**EXERCISE OBJECTIVE:** Transcribe each entry exactly; skip the images.

**SOURCE RECORDS:**
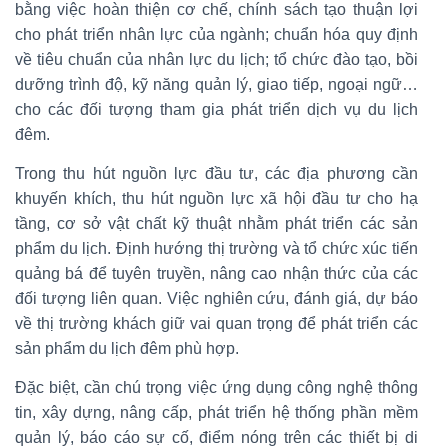
bằng việc hoàn thiện cơ chế, chính sách tạo thuận lợi
cho phát triển nhân lực của ngành; chuẩn hóa quy định
về tiêu chuẩn của nhân lực du lịch; tổ chức đào tạo, bồi
dưỡng trình độ, kỹ năng quản lý, giao tiếp, ngoại ngữ…
cho các đối tượng tham gia phát triển dịch vụ du lịch
đêm.
Trong thu hút nguồn lực đầu tư, các địa phương cần
khuyến khích, thu hút nguồn lực xã hội đầu tư cho hạ
tầng, cơ sở vật chất kỹ thuật nhằm phát triển các sản
phẩm du lịch. Định hướng thị trường và tổ chức xúc tiến
quảng bá để tuyên truyền, nâng cao nhận thức của các
đối tượng liên quan. Việc nghiên cứu, đánh giá, dự báo
về thị trường khách giữ vai quan trọng để phát triển các
sản phẩm du lịch đêm phù hợp.
Đặc biệt, cần chú trọng việc ứng dụng công nghệ thông
tin, xây dựng, nâng cấp, phát triển hệ thống phần mềm
quản lý, báo cáo sự cố, điểm nóng trên các thiết bị di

**WRITTEN ANSWER:**
bằng việc hoàn thiện cơ chế, chính sách tạo thuận lợi
cho phát triển nhân lực của ngành; chuẩn hóa quy định
về tiêu chuẩn của nhân lực du lịch; tổ chức đào tạo, bồi
dưỡng trình độ, kỹ năng quản lý, giao tiếp, ngoại ngữ…
cho các đối tượng tham gia phát triển dịch vụ du lịch
đêm.
Trong thu hút nguồn lực đầu tư, các địa phương cần
khuyến khích, thu hút nguồn lực xã hội đầu tư cho hạ
tầng, cơ sở vật chất kỹ thuật nhằm phát triển các sản
phẩm du lịch. Định hướng thị trường và tổ chức xúc tiến
quảng bá để tuyên truyền, nâng cao nhận thức của các
đối tượng liên quan. Việc nghiên cứu, đánh giá, dự báo
về thị trường khách giữ vai quan trọng để phát triển các
sản phẩm du lịch đêm phù hợp.
Đặc biệt, cần chú trọng việc ứng dụng công nghệ thông
tin, xây dựng, nâng cấp, phát triển hệ thống phần mềm
quản lý, báo cáo sự cố, điểm nóng trên các thiết bị di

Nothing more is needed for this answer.